Para ilustrar, imagine vários círculos secantes. Em cada um deles, há uma forma de opressão. Se você é apenas mulher, sofre apenas um tipo de opressão. Mas se é mulher e negra, a opressão é duplicada. Mulher, negra e lésbica, triplicada. E assim por diante. Quanto maior a quantidade de círculos em que você se encontra concomitantemente, maior a opressão, o preconceito, a violência.

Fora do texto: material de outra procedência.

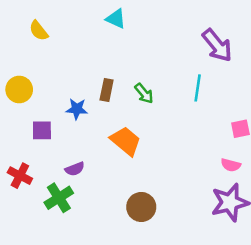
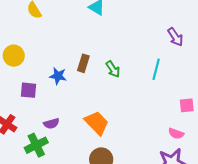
purple arrow: (217, 45) -> (175, 37), size x0.7
orange trapezoid: (126, 141) -> (97, 123), moved

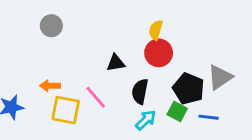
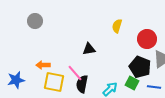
gray circle: (51, 26) -> (35, 21), moved
red circle: (159, 53) -> (147, 39), moved
black semicircle: (140, 91) -> (82, 84), moved

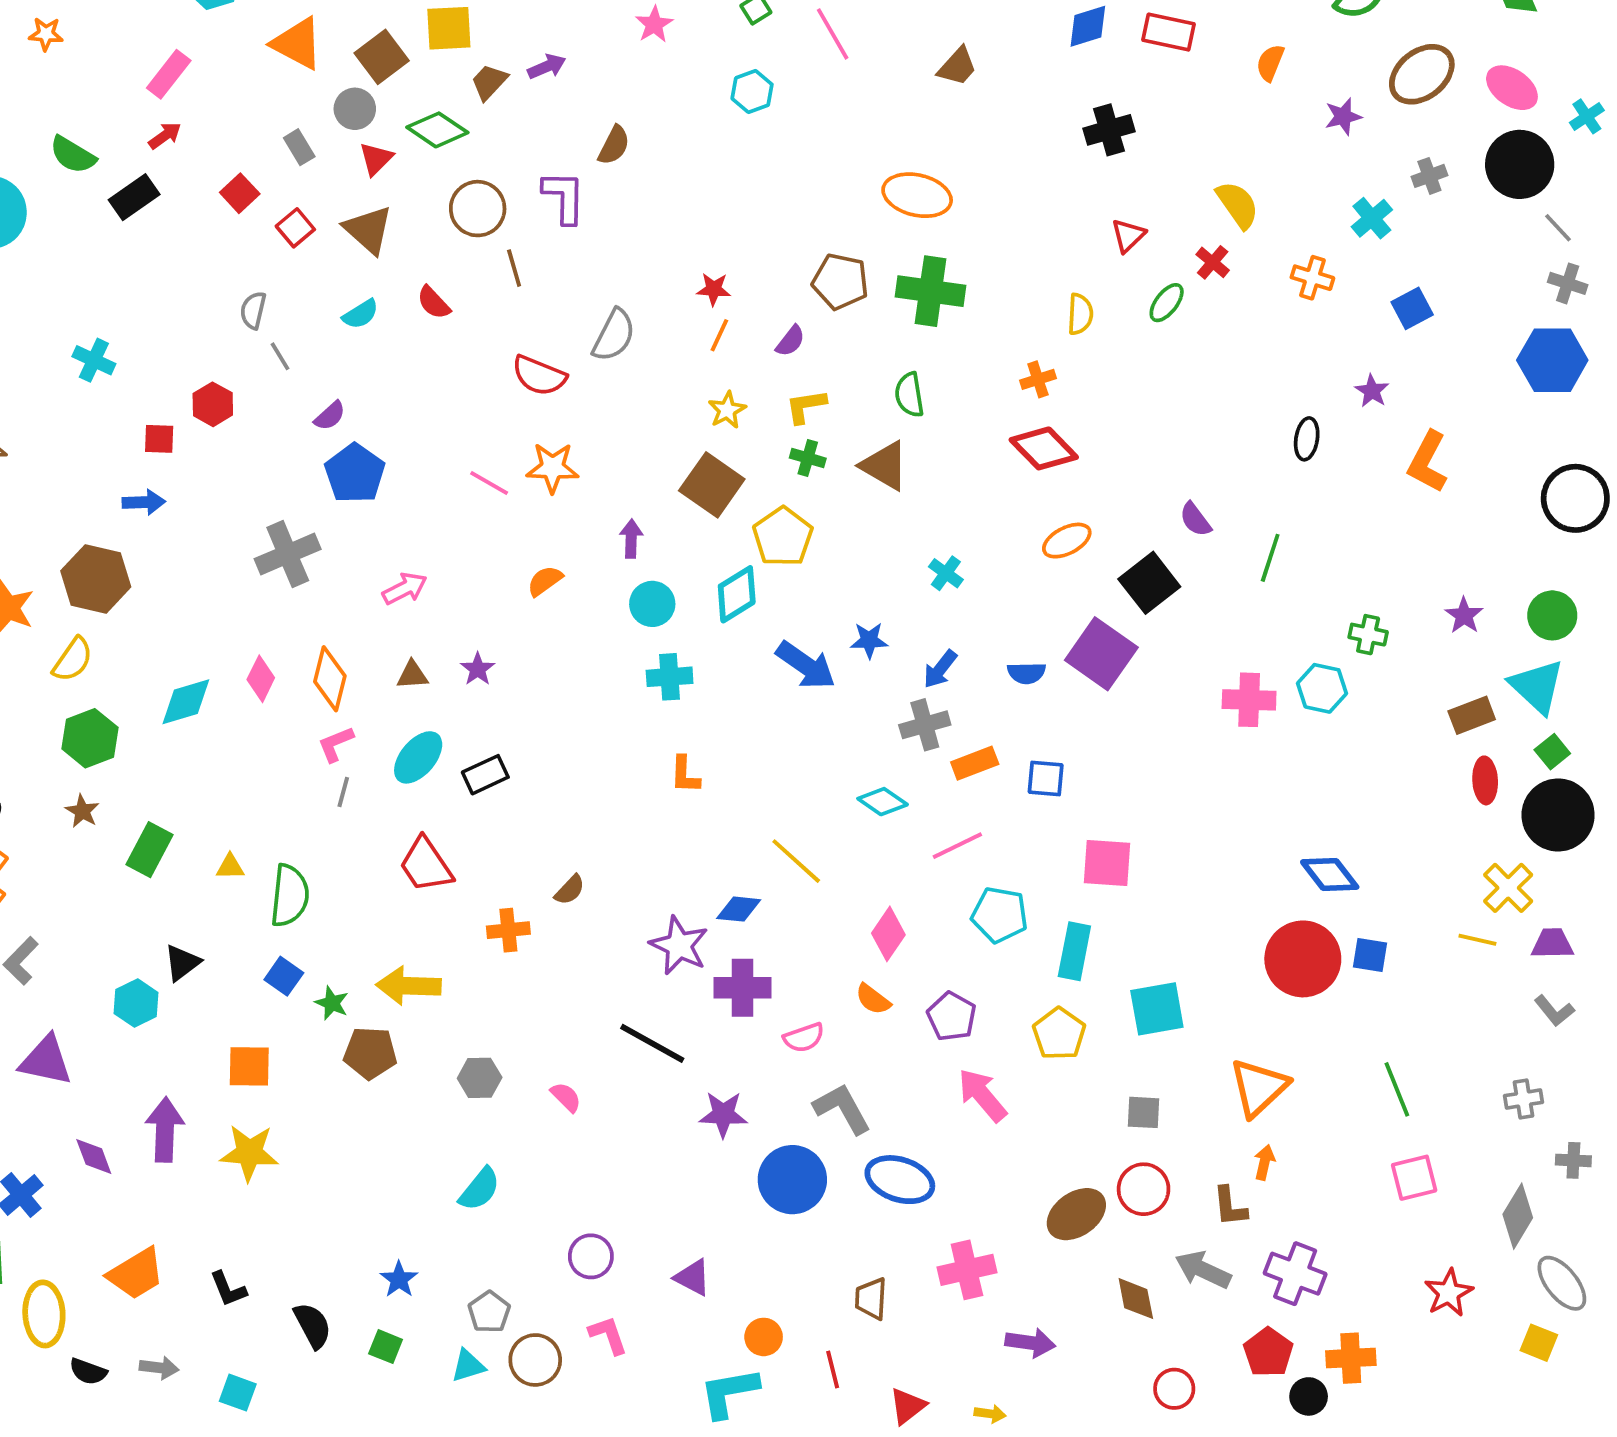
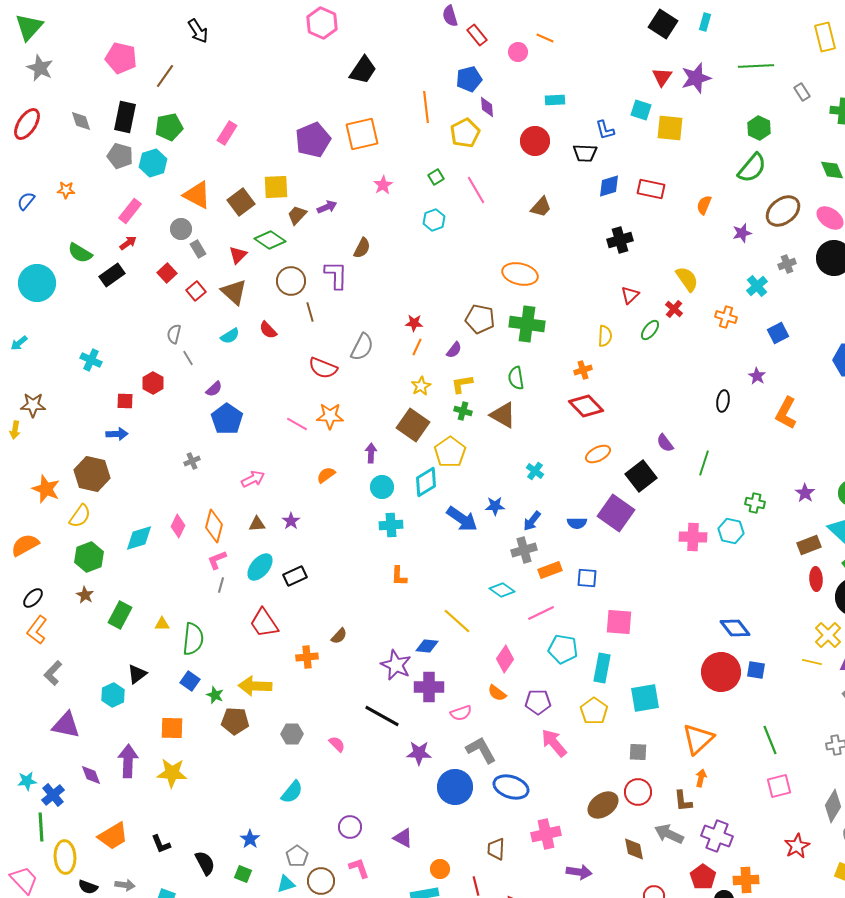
gray circle: (355, 109) -> (181, 229), moved
gray cross: (288, 554) -> (192, 461), size x0.5
purple pentagon: (952, 1016) -> (538, 702), turned -30

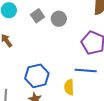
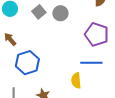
blue hexagon: (37, 76) -> (27, 63), moved

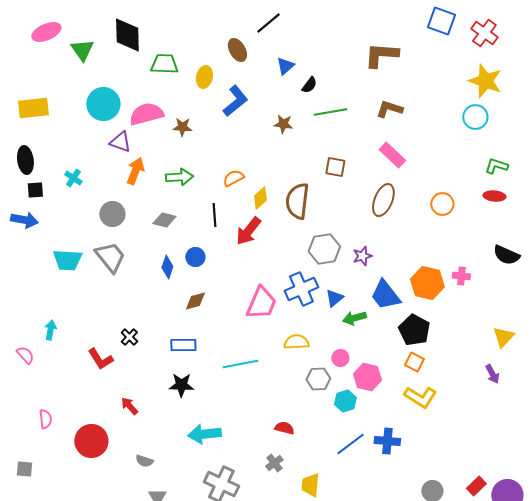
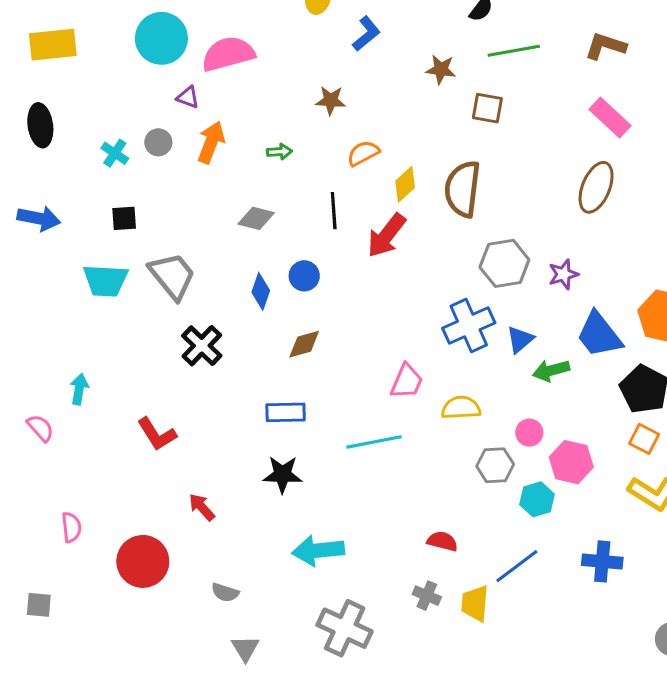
blue L-shape: (235, 101) -> (366, 34), size x0.7
brown star: (182, 127) -> (331, 100), moved
purple triangle: (120, 142) -> (188, 97), size x0.7
brown square: (335, 167) -> (487, 108), moved
green arrow: (179, 177) -> (279, 152), size x0.6
black square: (35, 190) -> (124, 218), moved
gray circle: (112, 214) -> (158, 142), moved, size x0.7
pink trapezoid: (261, 303) -> (407, 381), moved, size x0.7
black cross: (129, 337) -> (202, 346), moved, size x1.5
blue line: (350, 444) -> (517, 566), moved
gray cross: (274, 463) -> (427, 596), turned -30
yellow trapezoid: (310, 485) -> (475, 603), moved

Como exemplo, enquanto um homem branco ganha um dólar, um homem negro recebe $ 0,74 e uma mulher branca $ 0,78. Já a mulher negra, $ 0,642. O Mapa da Violência de Gênero indica que as mulheres negras são mais vítimas de feminicídio do que as mulheres brancas. E são as mais encarceradas por tráfico de drogas, ainda que com menor quantidade de droga.

É necessário, portanto, que sejam feitos recortes para estudo das causas e soluções perante o problema. O tema já é discutido há tempos no feminismo negro, que surgiu a partir da 2ª onda do feminismo, com a criação do National Black Feminist, nos Estados Unidos, em 1973. De fato, o feminismo não englobava as necessidades das mulheres negras e o movimento negro era extremamente machista. 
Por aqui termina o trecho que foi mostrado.